Metrics & Monitoring
Clinker writes per-execution metrics as JSON files to a spool directory. These files can be collected into an NDJSON archive for ingestion into monitoring systems.
Enabling metrics
There are three ways to enable metrics collection, listed from highest to lowest priority:
CLI flag:
clinker run pipeline.yaml --metrics-spool-dir ./metrics/
Environment variable:
export CLINKER_METRICS_SPOOL_DIR=./metrics/
clinker run pipeline.yaml
YAML config:
pipeline:
metrics:
spool_dir: "./metrics/"
When metrics are enabled, each execution writes one JSON file to the spool directory, named <execution_id>.json.
Metrics schema
Each metrics file follows schema version 1:
{
"execution_id": "01912345-6789-7abc-def0-123456789abc",
"schema_version": 1,
"pipeline_name": "customer_etl",
"config_path": "/opt/clinker/pipelines/daily_etl.yaml",
"hostname": "prod-etl-01",
"started_at": "2026-04-11T10:00:00Z",
"finished_at": "2026-04-11T10:00:05Z",
"duration_ms": 5000,
"exit_code": 0,
"records_total": 50000,
"records_ok": 49950,
"records_dlq": 50,
"execution_mode": "streaming",
"peak_rss_bytes": 134217728,
"thread_count": 4,
"input_files": ["./data/customers.csv"],
"output_files": ["./output/enriched.csv"],
"dlq_path": "./output/errors.csv",
"error": null
}
Field reference
| Field | Type | Description |
|---|---|---|
execution_id | string | UUID v7 or custom --batch-id value |
schema_version | integer | Always 1 for this release |
pipeline_name | string | The name from the pipeline YAML |
config_path | string | Absolute path to the config file |
hostname | string | Machine hostname |
started_at | string | ISO 8601 UTC timestamp |
finished_at | string | ISO 8601 UTC timestamp |
duration_ms | integer | Wall-clock duration in milliseconds |
exit_code | integer | Process exit code (see Exit Codes) |
records_total | integer | Total records read from all sources |
records_ok | integer | Records that reached an output node |
records_dlq | integer | Records routed to the dead-letter queue |
execution_mode | string | streaming or batch |
peak_rss_bytes | integer | Maximum resident set size during execution |
thread_count | integer | Thread pool size used |
input_files | array | Paths to all source files |
output_files | array | Paths to all output files written |
dlq_path | string/null | Path to the DLQ file, or null if none |
error | string/null | Error message on failure, or null on success |
Collecting metrics
The spool directory accumulates one file per execution.
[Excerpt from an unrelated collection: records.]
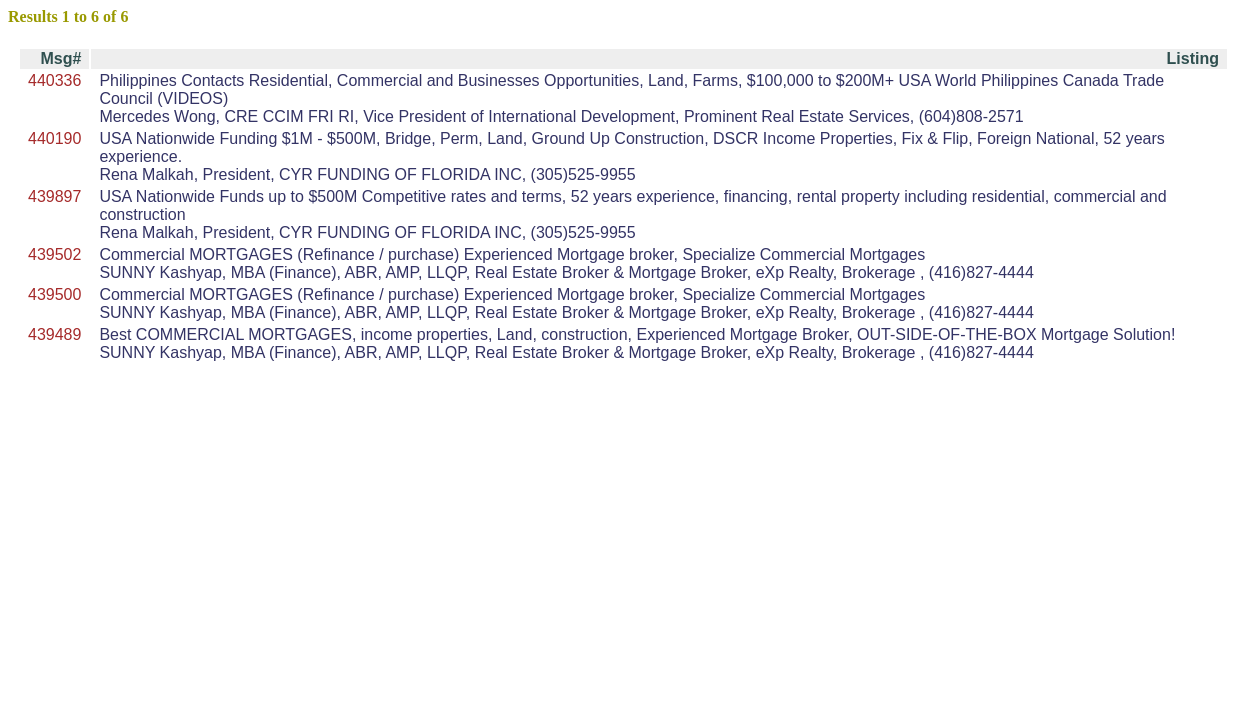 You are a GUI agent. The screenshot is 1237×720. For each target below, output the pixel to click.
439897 (54, 196)
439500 (54, 294)
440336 (54, 80)
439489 (54, 334)
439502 (54, 254)
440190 (54, 138) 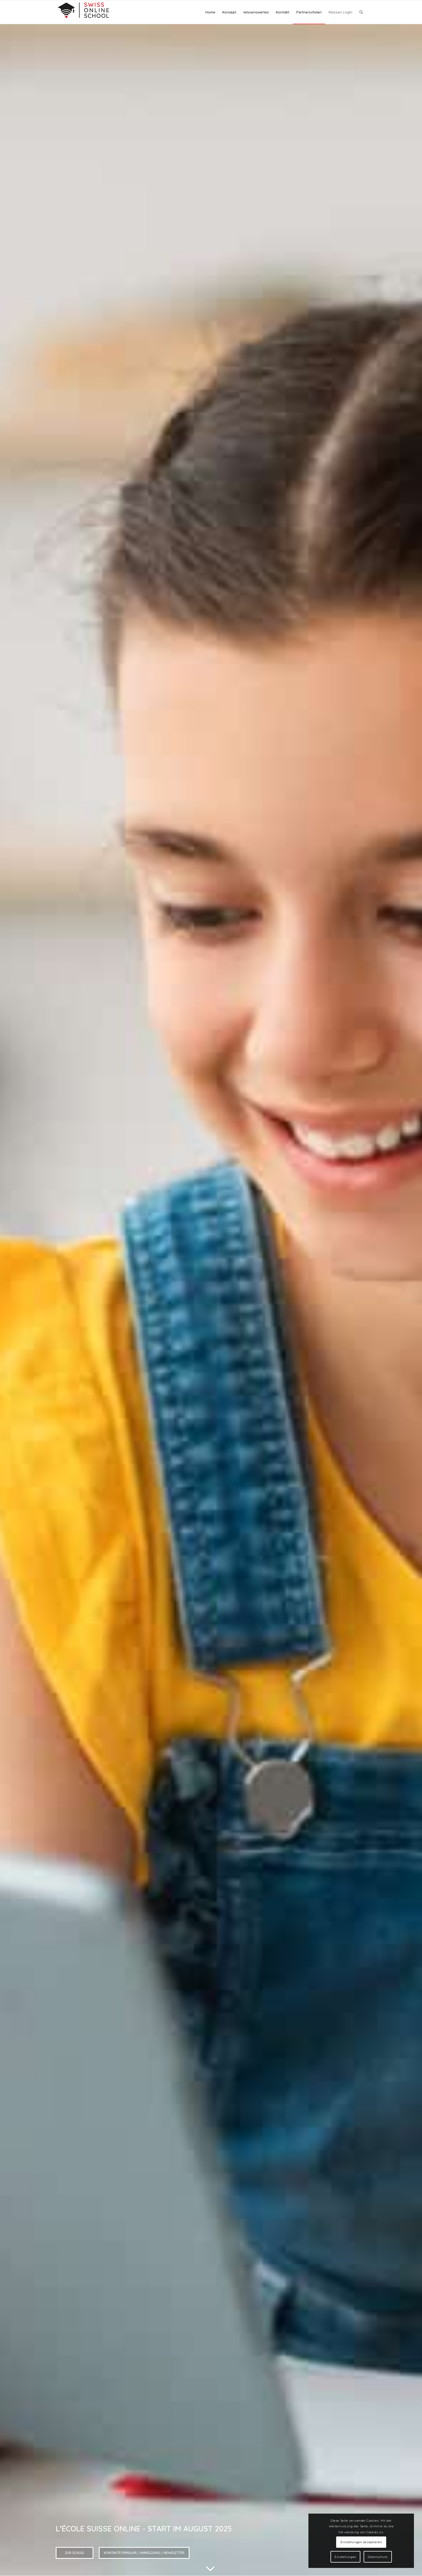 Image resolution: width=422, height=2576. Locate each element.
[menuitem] (210, 12)
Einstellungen (345, 2557)
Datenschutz (378, 2557)
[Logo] (83, 12)
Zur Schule (74, 2553)
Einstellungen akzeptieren (361, 2542)
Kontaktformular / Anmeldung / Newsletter (144, 2553)
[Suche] (361, 12) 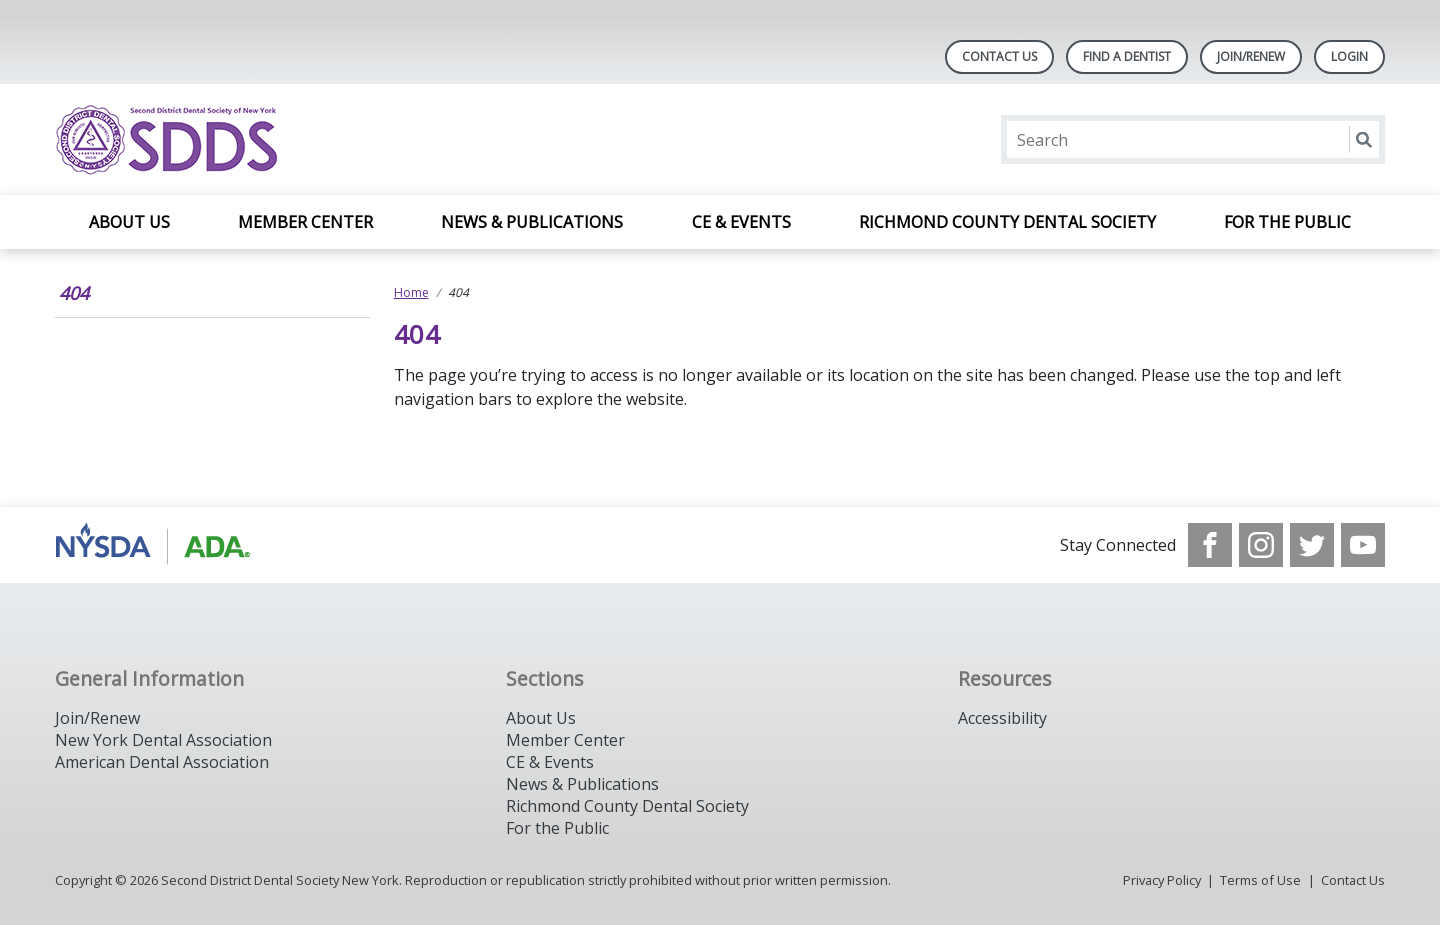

Use clinker metrics collect to sweep them into an NDJSON archive:
clinker metrics collect \
--spool-dir ./metrics/ \
--output-file ./metrics/archive.ndjson \
--delete-after-collect
This appends all spool files to the archive (one JSON object per line) and removes the originals. The NDJSON format is compatible with most log aggregation and monitoring tools.
Preview without writing:
clinker metrics collect \
--spool-dir ./metrics/ \
--output-file ./metrics/archive.ndjson \
--dry-run
Integration with monitoring systems
Grafana / Prometheus
Parse the NDJSON archive with a log shipper (Promtail, Filebeat, Vector) and create dashboards tracking:
duration_ms– execution time trendsrecords_dlq– data quality over timepeak_rss_bytes– memory utilization
Datadog
Ship NDJSON to Datadog Logs, then create metrics from log attributes:
# Example: tail the archive and ship to Datadog
tail -f ./metrics/archive.ndjson | datadog-agent log-stream
ELK Stack
Filebeat can ingest NDJSON directly:
# filebeat.yml
filebeat.inputs:
- type: log
paths:
- /var/log/clinker/metrics.ndjson
json.keys_under_root: true
Simple alerting with jq
For environments without a full monitoring stack, use jq to query the archive directly:
# Find all runs with DLQ entries in the last 24 hours
jq 'select(.records_dlq > 0)' metrics/archive.ndjson
# Find runs that exceeded 400MB RSS
jq 'select(.peak_rss_bytes > 419430400)' metrics/archive.ndjson
# Average duration by pipeline
jq -s 'group_by(.pipeline_name) | map({
pipeline: .[0].pipeline_name,
avg_ms: (map(.duration_ms) | add / length)
})' metrics/archive.ndjson
Operational recommendations
- Always enable metrics in production. The overhead is negligible (one small JSON write at the end of each run).
- Run
metrics collect --delete-after-collecton a schedule (e.g., hourly) to prevent spool directory growth. - Use
--batch-idwith meaningful identifiers to correlate metrics across retries and environments. - Alert on
records_dlq > 0to catch data quality regressions early. - Track
peak_rss_bytestrends to anticipate when memory limits need adjustment.